Pendant des années, Cezanne a rarement exposé, et ses tableaux ne sont pas connus du public. Quant à leurs mérites, l’opinion est curieusement divisée. Il a peint des paysages, des compositions de figures et des études de natures mortes. Ses paysages sont bruts et brumeux, de couleurs fades, et de nombreux admirateurs de l’impressionnisme les trouvent totalement inintéressants.
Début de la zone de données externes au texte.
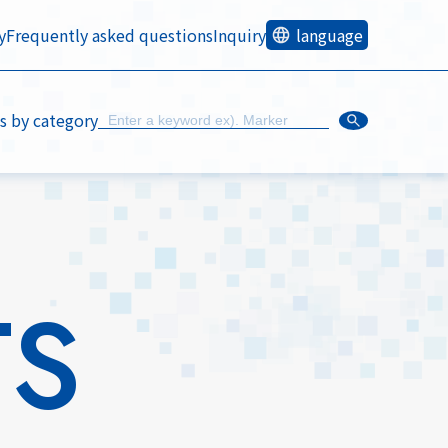
y
Frequently asked questions
Inquiry
language
s by category
TS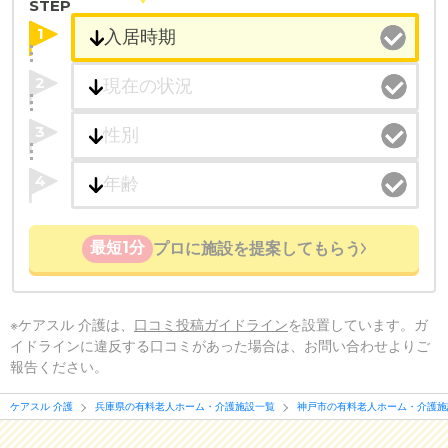
STEP
1
2
3
4
最短1分
プロに施設を提案してもらう
※ケアスル 介護は、
口コミ投稿ガイドライン
を設置しています。ガ
イドラインに違反する口コミがあった場合は、お問い合わせよりご
報告ください。
ケアスル 介護
兵庫県の有料老人ホーム・介護施設一覧
神戸市の有料老人ホーム・介護施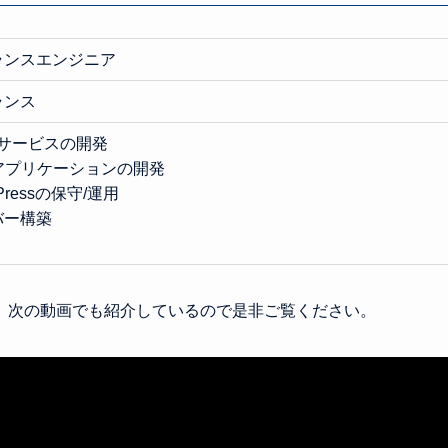
ランスエンジニア
ランス
Sサービスの開発
アプリケーションの開発
Pressの保守/運用
バー構築
、次の動画でも紹介しているので是非ご覧ください。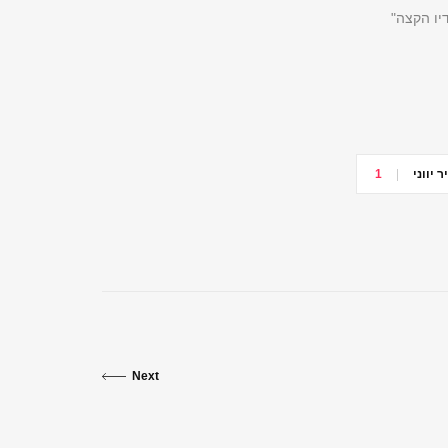
דיו הקצה"
 יווני
1
Next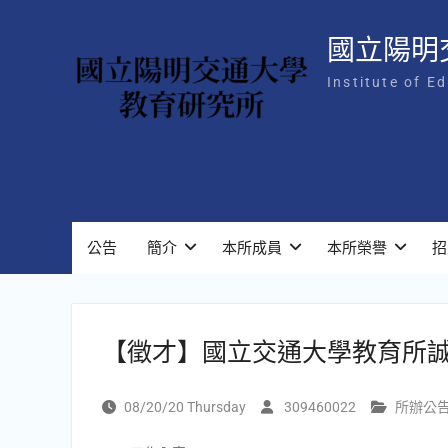
Skip
to
國立陽明
content
Institute of E
公告
簡介
本所成員
本所榮譽
招
【徵才】國立交通大學教育所誠
08/20/20 Thursday
309460022
所辦公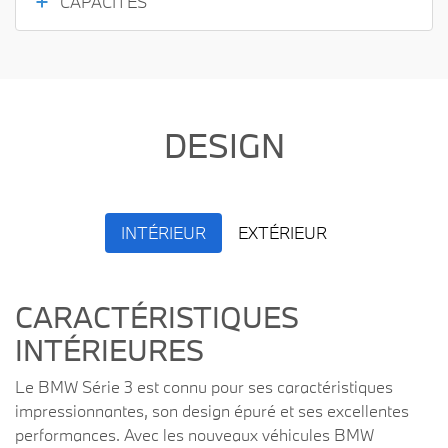
CAPACITÉS
DESIGN
INTÉRIEUR
EXTÉRIEUR
CARACTÉRISTIQUES
INTÉRIEURES
Le BMW Série 3 est connu pour ses caractéristiques
impressionnantes, son design épuré et ses excellentes
performances. Avec les nouveaux véhicules BMW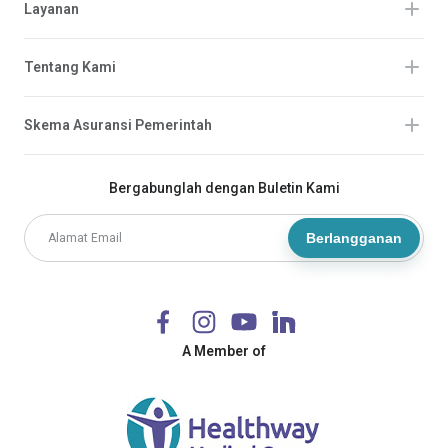
Layanan
Tentang Kami
Skema Asuransi Pemerintah
Bergabunglah dengan Buletin Kami
Berlangganan
A Member of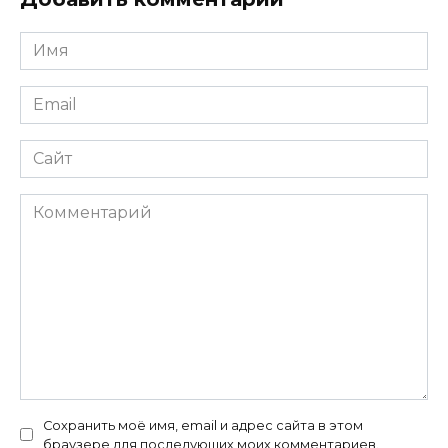
Имя
Email
Сайт
Комментарий
Сохранить моё имя, email и адрес сайта в этом
браузере для последующих моих комментариев.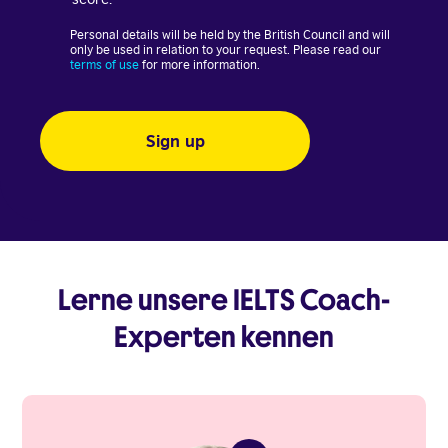
Personal details will be held by the British Council and will
only be used in relation to your request. Please read our
terms of use
for more information.
Lerne unsere IELTS Coach-
Experten kennen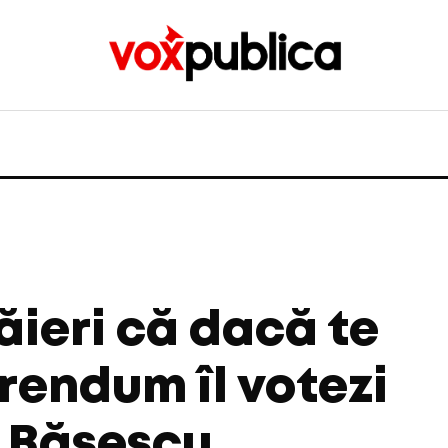
ăieri că dacă te
rendum îl votezi
 Băsescu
Ses compositions de figures ont été qualifiées de « maladroites et brutales ». Probablement son meilleur travail se trouve-t-il dans ses études de nature morte, mais même dans celles-ci on ne peut s’empêcher de noter que son dessin est défectueux. Il est probable que le dessin incorrect de Cezanne est responsable d’un reproche souvent dirigé contre les impressionnistes, comme une charge générale de négligence dans l’une des premières bases de la technique artistique. Mis à part ce défaut, les tableaux de natures mortes de Cezanne ont un éclat de couleur qu’on ne trouve pas dans ses paysages.
Dans ses années d’étude, cet artiste avait une grande admiration pour Véronèse, Rubens, Delacroix, trois maîtres qui ont eu une certaine influence sur Manet. Certaines de ses dernières méthodes ont montré une forte sympathie pour les Primitifs. Les symbolistes modernes sont ses descendants, et Van Gogh, Émile Bernard et Gauguin doivent beaucoup à son exemple. Personnellement, il réunit curieusement une nature timide avec un tempérament de demi-sauvage, de demi-cynique. Le travail de Cezanne est remarquable par son évidente sincérité, et l’objectif du peintre a été d’atteindre une vérité absolue de la nature. Ces ambitions sont les maîtres mots de l’art impressionniste. »
Reproduction de La Route (« La route » ; Le Mur d’enceinte, FWN102-R275), et de « Pastel Portrait of Cezanne », par Auguste Renoir.

Vers 1904

Fabbri échange à Vollard le tableau Le Garçon au gilet rouge (FWN497-R659), pour une valeur de 3 000 francs, contre Homme assis (FWN530-R789) et un paiement de 2 000 francs.

Rewald John, The Paintings of Paul Cézanne. A Catalogue raisonné, en collaboration avec Walter Feilchenfeldt et Jayne Warman ; volume I « The Texts », New York, Harry N. Abrams, Inc., Publishers, 1996, 592 pages, 955 numéros, notice 659, p. 426.